INPUT DATA ::
--- START ---
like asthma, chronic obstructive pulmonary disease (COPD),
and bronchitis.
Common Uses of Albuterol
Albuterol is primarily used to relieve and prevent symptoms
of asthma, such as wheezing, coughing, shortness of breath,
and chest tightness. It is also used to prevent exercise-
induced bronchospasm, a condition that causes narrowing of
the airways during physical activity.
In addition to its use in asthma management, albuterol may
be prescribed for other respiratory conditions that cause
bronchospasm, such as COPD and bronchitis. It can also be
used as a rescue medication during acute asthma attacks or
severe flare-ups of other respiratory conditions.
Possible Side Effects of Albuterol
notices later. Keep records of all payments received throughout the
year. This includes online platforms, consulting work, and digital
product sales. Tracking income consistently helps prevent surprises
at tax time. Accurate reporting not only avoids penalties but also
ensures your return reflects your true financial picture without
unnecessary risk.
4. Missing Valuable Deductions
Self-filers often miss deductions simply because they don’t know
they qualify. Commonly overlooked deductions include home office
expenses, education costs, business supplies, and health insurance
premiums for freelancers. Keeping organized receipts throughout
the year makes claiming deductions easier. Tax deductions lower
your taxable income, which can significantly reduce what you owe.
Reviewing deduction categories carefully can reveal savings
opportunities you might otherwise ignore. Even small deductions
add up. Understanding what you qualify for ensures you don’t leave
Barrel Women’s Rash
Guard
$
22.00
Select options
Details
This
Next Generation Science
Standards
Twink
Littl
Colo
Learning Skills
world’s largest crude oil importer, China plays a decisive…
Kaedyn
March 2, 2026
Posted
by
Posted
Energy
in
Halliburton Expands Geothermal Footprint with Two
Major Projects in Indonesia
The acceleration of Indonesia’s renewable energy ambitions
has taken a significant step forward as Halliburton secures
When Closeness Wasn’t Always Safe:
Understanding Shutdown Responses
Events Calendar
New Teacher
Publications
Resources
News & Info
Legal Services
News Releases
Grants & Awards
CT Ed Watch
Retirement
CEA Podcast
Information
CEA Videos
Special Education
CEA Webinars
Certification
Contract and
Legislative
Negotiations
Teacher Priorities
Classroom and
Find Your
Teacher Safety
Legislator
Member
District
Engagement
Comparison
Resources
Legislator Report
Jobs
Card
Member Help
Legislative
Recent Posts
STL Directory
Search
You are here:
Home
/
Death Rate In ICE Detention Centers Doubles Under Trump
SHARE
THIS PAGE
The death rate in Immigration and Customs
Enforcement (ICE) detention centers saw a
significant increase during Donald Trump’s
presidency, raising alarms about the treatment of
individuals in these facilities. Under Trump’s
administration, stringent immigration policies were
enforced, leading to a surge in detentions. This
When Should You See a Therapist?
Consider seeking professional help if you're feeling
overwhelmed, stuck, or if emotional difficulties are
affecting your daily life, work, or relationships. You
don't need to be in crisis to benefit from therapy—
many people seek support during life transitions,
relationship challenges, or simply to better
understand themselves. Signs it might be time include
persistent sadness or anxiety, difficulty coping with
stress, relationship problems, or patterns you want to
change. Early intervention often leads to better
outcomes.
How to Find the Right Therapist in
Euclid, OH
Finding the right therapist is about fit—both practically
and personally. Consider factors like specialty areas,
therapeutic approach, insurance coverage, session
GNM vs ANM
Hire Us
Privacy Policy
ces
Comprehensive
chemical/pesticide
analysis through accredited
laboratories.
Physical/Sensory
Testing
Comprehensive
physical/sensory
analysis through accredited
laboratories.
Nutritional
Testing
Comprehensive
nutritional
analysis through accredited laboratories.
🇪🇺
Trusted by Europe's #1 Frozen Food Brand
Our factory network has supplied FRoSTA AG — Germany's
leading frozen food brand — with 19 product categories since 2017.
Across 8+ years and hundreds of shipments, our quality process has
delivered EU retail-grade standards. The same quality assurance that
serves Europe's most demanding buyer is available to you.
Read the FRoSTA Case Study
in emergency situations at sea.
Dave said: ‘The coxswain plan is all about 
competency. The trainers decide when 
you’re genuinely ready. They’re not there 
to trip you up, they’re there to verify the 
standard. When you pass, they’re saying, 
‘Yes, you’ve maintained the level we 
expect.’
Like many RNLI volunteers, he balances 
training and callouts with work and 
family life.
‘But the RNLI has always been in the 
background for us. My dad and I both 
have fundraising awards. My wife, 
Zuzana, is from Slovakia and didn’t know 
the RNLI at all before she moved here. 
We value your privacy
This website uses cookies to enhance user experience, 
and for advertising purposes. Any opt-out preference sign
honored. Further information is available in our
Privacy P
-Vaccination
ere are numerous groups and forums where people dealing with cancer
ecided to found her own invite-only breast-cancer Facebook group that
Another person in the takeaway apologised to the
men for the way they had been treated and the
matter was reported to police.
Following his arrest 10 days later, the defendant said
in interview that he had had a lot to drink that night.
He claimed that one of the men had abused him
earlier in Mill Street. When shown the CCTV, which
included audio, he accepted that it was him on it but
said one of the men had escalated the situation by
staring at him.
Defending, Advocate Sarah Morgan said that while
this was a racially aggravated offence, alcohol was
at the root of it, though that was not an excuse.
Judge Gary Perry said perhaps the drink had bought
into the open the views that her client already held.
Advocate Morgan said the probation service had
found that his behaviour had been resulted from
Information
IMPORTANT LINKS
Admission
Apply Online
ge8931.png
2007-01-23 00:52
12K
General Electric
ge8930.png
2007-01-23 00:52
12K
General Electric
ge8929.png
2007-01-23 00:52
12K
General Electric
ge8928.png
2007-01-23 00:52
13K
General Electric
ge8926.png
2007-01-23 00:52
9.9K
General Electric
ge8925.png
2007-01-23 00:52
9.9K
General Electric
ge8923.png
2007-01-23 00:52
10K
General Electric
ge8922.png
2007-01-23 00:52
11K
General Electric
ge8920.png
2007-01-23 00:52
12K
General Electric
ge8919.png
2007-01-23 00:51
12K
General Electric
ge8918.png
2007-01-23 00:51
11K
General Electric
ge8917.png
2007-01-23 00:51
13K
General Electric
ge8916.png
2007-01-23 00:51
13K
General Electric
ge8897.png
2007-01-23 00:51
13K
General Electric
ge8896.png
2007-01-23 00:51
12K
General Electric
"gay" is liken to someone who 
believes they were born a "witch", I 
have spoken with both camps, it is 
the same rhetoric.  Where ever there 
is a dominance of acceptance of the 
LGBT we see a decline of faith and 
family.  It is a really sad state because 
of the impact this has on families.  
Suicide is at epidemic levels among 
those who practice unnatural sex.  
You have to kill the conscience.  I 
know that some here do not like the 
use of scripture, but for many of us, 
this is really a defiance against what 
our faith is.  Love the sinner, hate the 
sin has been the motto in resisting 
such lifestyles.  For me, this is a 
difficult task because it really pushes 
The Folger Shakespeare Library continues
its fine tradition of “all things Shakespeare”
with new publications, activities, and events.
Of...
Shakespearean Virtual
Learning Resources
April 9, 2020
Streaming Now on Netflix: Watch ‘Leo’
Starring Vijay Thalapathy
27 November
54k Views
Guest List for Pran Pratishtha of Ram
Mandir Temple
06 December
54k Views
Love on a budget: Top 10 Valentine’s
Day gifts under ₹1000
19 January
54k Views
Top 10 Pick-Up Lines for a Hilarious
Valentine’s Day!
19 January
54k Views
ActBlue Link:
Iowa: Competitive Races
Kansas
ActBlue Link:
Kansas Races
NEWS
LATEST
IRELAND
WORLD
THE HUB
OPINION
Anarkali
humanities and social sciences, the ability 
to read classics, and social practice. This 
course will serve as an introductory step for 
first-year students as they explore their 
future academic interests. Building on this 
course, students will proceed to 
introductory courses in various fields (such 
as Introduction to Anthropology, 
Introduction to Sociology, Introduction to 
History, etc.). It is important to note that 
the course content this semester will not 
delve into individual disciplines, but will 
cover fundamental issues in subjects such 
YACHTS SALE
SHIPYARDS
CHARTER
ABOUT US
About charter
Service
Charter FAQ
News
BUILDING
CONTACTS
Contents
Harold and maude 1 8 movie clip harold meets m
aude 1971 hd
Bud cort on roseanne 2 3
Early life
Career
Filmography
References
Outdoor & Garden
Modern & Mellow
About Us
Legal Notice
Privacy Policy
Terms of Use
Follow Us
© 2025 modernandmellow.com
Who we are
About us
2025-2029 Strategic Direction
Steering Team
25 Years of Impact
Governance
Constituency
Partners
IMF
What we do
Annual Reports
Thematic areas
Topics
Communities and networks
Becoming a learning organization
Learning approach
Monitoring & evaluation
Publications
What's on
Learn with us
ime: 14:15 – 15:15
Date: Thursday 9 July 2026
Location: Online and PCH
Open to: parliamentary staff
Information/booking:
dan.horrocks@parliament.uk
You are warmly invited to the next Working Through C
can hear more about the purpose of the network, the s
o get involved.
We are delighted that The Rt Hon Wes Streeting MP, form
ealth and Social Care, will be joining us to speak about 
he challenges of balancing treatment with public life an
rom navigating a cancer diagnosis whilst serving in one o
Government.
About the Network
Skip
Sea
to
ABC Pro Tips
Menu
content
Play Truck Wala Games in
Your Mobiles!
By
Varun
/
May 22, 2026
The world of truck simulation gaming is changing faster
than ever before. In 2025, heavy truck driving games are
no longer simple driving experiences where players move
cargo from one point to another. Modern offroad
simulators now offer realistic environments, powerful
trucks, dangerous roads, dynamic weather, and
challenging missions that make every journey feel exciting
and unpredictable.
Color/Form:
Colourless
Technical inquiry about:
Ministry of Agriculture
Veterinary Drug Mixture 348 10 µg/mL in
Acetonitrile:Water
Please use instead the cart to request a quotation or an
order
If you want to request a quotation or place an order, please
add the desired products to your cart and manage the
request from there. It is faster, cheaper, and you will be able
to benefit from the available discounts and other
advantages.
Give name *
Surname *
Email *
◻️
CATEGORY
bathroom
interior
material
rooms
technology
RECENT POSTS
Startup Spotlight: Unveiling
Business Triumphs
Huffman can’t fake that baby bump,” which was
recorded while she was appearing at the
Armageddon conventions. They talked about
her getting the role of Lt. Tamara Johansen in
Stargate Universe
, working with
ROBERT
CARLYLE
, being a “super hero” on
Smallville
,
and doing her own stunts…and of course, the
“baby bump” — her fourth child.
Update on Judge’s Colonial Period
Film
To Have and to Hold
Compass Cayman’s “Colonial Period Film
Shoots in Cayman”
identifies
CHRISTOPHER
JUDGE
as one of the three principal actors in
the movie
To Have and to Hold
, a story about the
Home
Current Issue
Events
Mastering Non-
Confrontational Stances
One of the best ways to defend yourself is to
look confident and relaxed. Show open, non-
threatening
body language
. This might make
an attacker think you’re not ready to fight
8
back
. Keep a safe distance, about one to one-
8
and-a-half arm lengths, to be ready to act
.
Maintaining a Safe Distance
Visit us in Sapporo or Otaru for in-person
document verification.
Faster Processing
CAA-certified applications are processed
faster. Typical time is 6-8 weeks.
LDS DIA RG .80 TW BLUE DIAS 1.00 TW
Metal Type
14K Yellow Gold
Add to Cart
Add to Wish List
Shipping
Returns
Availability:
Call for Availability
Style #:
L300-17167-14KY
--- END ---
Return the lines above precisely as they appear, beginning at the first line and ending at the line with "In addition to", and nothing after it.

SOLUTION TO THIS EXERCISE ::
like asthma, chronic obstructive pulmonary disease (COPD),
and bronchitis.
Common Uses of Albuterol
Albuterol is primarily used to relieve and prevent symptoms
of asthma, such as wheezing, coughing, shortness of breath,
and chest tightness. It is also used to prevent exercise-
induced bronchospasm, a condition that causes narrowing of
the airways during physical activity.
In addition to its use in asthma management, albuterol may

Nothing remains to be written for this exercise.